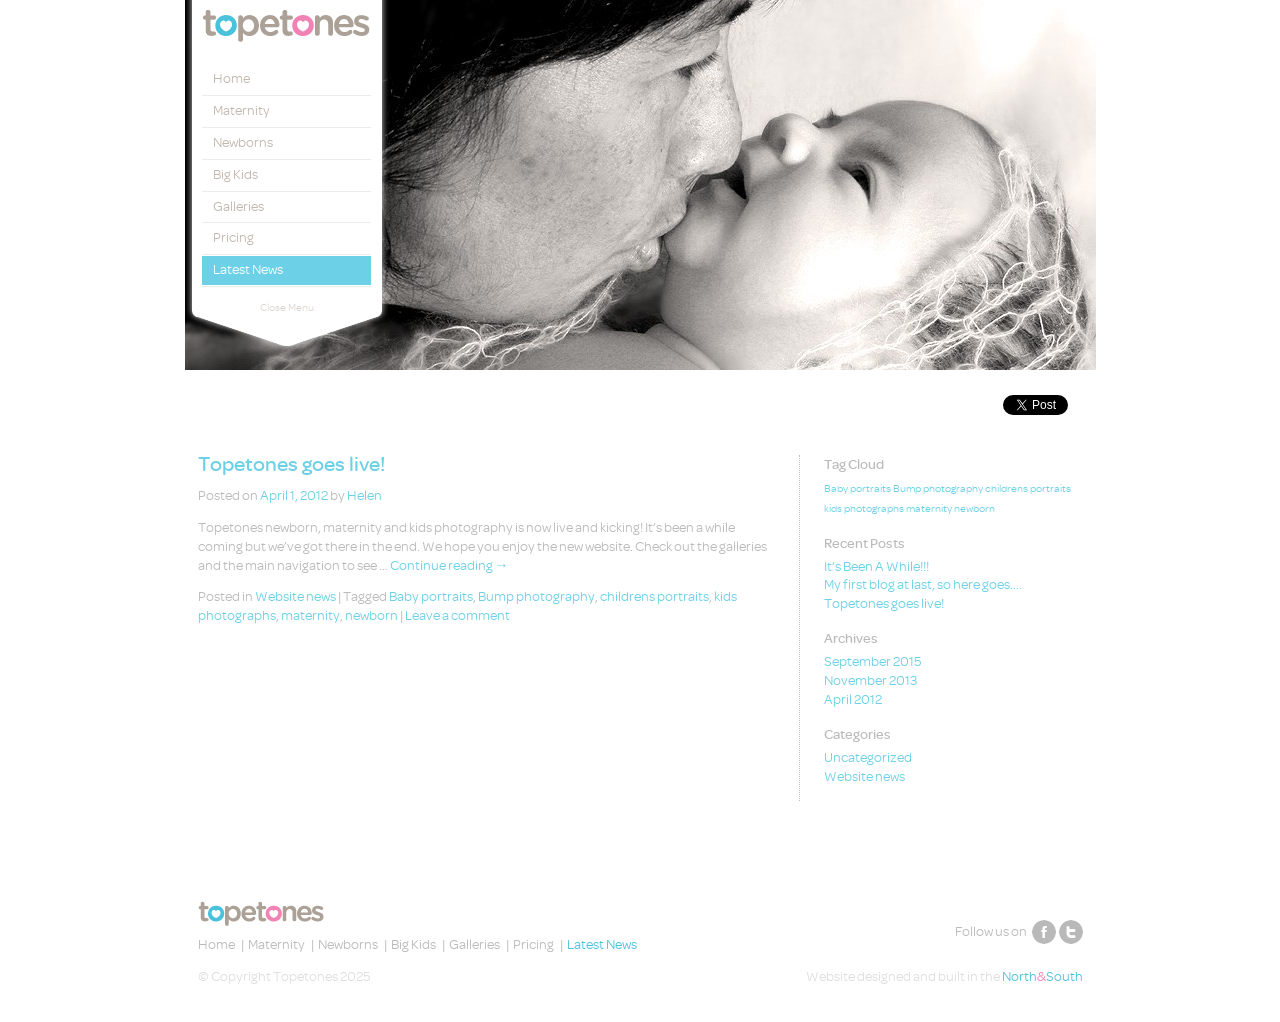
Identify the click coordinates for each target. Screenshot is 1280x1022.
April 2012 (853, 699)
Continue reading (449, 565)
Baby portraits (431, 596)
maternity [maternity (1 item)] (929, 509)
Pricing (233, 237)
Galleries (238, 206)
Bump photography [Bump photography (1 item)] (938, 489)
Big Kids (235, 174)
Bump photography (536, 596)
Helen (364, 495)
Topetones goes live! (291, 464)
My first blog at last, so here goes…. (923, 584)
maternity (310, 615)
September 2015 (872, 661)
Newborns (243, 142)
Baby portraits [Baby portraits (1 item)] (857, 489)
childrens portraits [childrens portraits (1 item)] (1028, 489)
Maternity (241, 110)
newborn (371, 615)
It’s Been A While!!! (876, 566)
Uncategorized (868, 757)
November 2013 (870, 680)
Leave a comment (457, 615)
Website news (295, 596)
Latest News (248, 269)
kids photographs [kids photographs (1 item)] (864, 509)
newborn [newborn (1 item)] (974, 509)
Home (231, 78)
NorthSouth (1042, 976)
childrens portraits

☆ ☆ ☆ ☆ ☆ ☆ ☆

**TASK:**
Write the material above out again exactly as it reads, but don't carry over the pictures.

**EXERCISE ANSWER:**
Identify the click coordinates for each target. Screenshot is 1280x1022.
April 2012 (853, 699)
Continue reading (449, 565)
Baby portraits (431, 596)
maternity [maternity (1 item)] (929, 509)
Pricing (233, 237)
Galleries (238, 206)
Bump photography [Bump photography (1 item)] (938, 489)
Big Kids (235, 174)
Bump photography (536, 596)
Helen (364, 495)
Topetones goes live! (291, 464)
My first blog at last, so here goes…. (923, 584)
maternity (310, 615)
September 2015 (872, 661)
Newborns (243, 142)
Baby portraits [Baby portraits (1 item)] (857, 489)
childrens portraits [childrens portraits (1 item)] (1028, 489)
Maternity (241, 110)
newborn (371, 615)
It’s Been A While!!! (876, 566)
Uncategorized (868, 757)
November 2013 (870, 680)
Leave a comment (457, 615)
Website news (295, 596)
Latest News (248, 269)
kids photographs [kids photographs (1 item)] (864, 509)
newborn [newborn (1 item)] (974, 509)
Home (231, 78)
NorthSouth (1042, 976)
childrens portraits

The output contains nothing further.